Re: escaping % in RDF URI references from Peter F. Patel-Schneider on 2003-09-22 (www-rdf-comments@w3.org from July to September 2003)

From: Peter F. Patel-Schneider <pfps@research.bell-labs.com>
Date: Mon, 22 Sep 2003 11:50:36 -0400 (EDT)
To: jjc@hpl.hp.com
Cc: www-rdf-comments@w3.org
Message-Id: <20030922.115036.103013799.pfps@research.bell-labs.com>
From: Jeremy Carroll <jjc@hpl.hp.com>
Subject: Re: escaping % in RDF URI references
Date: Mon, 22 Sep 2003 16:12:04 +0300

> 
> Hi Peter,
> 
> the changes referred to in this message are visible in the latest RDF Concepts 
> editors draft:
> 
> http://www.w3.org/2001/sw/RDFCore/TR/WD-rdf-concepts-20030117/
> 
> (Which also includes the changes concerning NFC).
> 
> Thanks for your comments concerning RDF URI References.
> http://lists.w3.org/Archives/Public/www-rdf-comments/2003JulSep/0316
> 
> As always your detailed criticism is valuable and has led to changes which the 
> WG hope are improvements.
> 
> Dealing with the PS first:
> 
> [[
> PS:  It appears to me that the translation in RDF Concepts is different
> from the translation in Namespaces in XML 1.1.  In particular, RDF concepts
> allows control characters whereas Namespaces in XML 1.1 does not.
> ]]
> 
> This was a mistake and has been rectified (see below for detail).
> 
> Concerning the main thrust,
> [[
> The wording in the ``Namespaces in XML 1.1'' document is *much*
> preferable.  It lays out the intent, gives reasons why the intent cannot
> be specified with just a pointer, provides a temporary solution, and
> finally gives a way towards a permanent solution. 
> ]]
> 
> We asked the IRI editor for his opinion, he said:
> http://lists.w3.org/Archives/Public/w3c-rdfcore-wg/2003Sep/0162
> [[
> As for the texts, I think both of them have advantages and
> disadvantages. The best thing is to hurry up with the IRI
> spec and remove these problems.
> ]]
> after which the WG was not inclined to make a large editorial change. The 
> current text has received a number of reviews already.
> 
> We however more positively considered your statement:
> [[
> It lays out the intent, gives reasons why the intent cannot
> be specified with just a pointer, provides a temporary solution, and
> finally gives a way towards a permanent solution.
> ]]
> and felt that we should at least refer to the IRI draft. The RDF Core WG is 
> however reluctant to try and predict the future,. so our wording was less 
> assertive than that in XML Namespaces 1.1
> 
> So, we added:
> - an informative reference to IRI draft
> - the following note concerning the IRI draft
> [[
> Note: this section anticipates an RFC on Internationalized Resource 
> Identifiers. Implementations may issue warnings concerning the use
> of RDF URI References that do not conform with [IRI draft] or its 
> successors.
> ]]
> and made the following change concerning control characters:
> 
> ***
> Replace:
> [[
> A URI reference within an RDF graph (an RDF URI reference) is a Unicode string 
> [UNICODE] that would produce a valid URI ...
> ]]
> 
> with
> [[
> A URI reference within an RDF graph (an RDF URI reference) is a Unicode string 
> [UNICODE] that 
> + does not contain any control characters ( #x00 - #x1F, #x7F-#x9F)
> + and would produce a valid URI ...
> ]]
> ***
> 
> Please reply indicating whether these changes acceptably address your comment, 
> with a copy to www-rdf-comments@w3.org.
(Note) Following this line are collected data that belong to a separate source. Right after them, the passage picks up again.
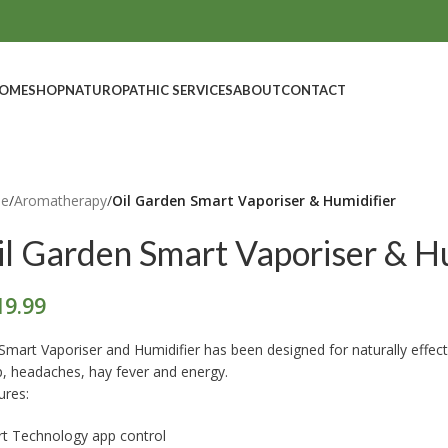
OME
SHOP
NATUROPATHIC SERVICES
ABOUT
CONTACT
e
/
Aromatherapy
/
Oil Garden Smart Vaporiser & Humidifier
il Garden Smart Vaporiser & Hu
19.99
Smart Vaporiser and Humidifier has been designed for naturally effective
p, headaches, hay fever and energy.
ures:
t Technology app control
I find the relevant section of RDF Concepts continues to be almost
impossible to understand.  I just spend yet another 15 minutes trying to
understand it, and have come to the tentative conclusion that the section
is now consistent with XML Namespaces, but inconsistent with the IRI
draft.   The divergence has to do with the treatment of the space
character, which it appears to me is allowed in XML Namespaces but not in
the IRI draft.  This means that the third note in the section is not
correct.  

> Jeremy
> 
> PS The IRI draft 04 diverges from the XML Namespaces text, it contains the 
> following note:
> 
> [[
>    Note: Earlier drafts of this specification allowed the space
>    character and various delimiters in IRIs and IRI references.  The
>    full list of these characters was: "<", ">", '"', Space, "{", "}",
>    "|", "\", "^", and "`", i.e.  all printable characters in US-ASCII
>    that are not allowed in URIs.  For backwards compatibility,
>    implementations MAY also include these characters in step 3) above.
>    If such characters are found but are not converted, then the
>    conversion SHOULD fail.  Please note that the number sign ("#"), the
>    percent sign ("%"), and the square bracket characters ("[", "]") are
>    not part of the above list, and MUST not be converted.  Protocols and
>    formats that have used earlier definitions of IRIs including these
>    characters MAY require unescaping of these characters as a
>    preprocessing step to extract the actual IRI from a given field.
>    Such preprocessing MAY also be used by applications allowing the user
>    to enter an IRI.
> ]]

I continue to find the wording in XML Namespaces to be much better than the
working in RDF Concepts.

peter
Received on Monday, 22 September 2003 11:52:25 UTC